[Problem description] Work out how many lines in the data below contain "termékek", and state that count with nothing added.

>>>

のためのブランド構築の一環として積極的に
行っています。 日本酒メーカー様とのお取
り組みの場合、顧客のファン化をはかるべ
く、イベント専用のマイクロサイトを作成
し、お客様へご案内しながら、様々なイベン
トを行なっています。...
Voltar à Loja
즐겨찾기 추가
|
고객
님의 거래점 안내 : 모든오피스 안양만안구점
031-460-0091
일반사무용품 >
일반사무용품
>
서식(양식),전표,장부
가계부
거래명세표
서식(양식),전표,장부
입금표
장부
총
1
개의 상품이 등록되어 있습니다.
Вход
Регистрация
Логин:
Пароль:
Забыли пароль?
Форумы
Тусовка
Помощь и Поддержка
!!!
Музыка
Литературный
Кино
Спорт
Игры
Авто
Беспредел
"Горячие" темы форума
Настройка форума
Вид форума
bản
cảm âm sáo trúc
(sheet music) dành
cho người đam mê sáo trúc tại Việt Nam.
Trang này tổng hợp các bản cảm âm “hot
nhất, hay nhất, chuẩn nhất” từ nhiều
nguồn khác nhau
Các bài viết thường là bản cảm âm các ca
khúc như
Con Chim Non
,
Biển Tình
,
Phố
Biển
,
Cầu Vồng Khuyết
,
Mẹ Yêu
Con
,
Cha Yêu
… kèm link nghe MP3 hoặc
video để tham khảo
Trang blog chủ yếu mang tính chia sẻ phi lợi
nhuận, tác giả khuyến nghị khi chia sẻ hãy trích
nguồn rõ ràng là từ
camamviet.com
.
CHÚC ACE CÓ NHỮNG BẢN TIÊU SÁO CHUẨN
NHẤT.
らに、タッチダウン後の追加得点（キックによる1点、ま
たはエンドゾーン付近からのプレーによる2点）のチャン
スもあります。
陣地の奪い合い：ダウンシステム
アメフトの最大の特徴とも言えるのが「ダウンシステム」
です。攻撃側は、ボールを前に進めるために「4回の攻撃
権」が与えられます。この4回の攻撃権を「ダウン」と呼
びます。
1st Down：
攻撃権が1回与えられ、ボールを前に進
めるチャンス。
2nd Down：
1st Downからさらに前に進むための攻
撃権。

<<<
>>>

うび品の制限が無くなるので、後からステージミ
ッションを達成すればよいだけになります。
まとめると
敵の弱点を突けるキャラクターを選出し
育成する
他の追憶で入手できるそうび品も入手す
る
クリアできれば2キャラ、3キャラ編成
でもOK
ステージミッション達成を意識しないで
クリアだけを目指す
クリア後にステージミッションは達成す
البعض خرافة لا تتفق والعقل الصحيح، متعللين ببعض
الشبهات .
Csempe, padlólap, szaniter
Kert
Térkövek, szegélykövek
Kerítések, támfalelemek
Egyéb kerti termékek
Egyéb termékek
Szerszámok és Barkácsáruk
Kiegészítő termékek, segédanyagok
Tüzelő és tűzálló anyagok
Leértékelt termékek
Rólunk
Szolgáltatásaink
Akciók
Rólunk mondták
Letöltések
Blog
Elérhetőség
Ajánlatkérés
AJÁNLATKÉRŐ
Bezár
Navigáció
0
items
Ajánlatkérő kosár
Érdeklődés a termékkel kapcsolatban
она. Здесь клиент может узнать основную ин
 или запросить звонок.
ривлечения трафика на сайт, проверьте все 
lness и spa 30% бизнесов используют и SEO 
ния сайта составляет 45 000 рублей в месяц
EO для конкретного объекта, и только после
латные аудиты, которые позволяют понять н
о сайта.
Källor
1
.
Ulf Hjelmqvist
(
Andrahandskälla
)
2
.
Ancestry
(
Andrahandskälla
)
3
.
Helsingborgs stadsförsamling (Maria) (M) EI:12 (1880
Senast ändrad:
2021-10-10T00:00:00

<<<

[Answer to this exercise] 4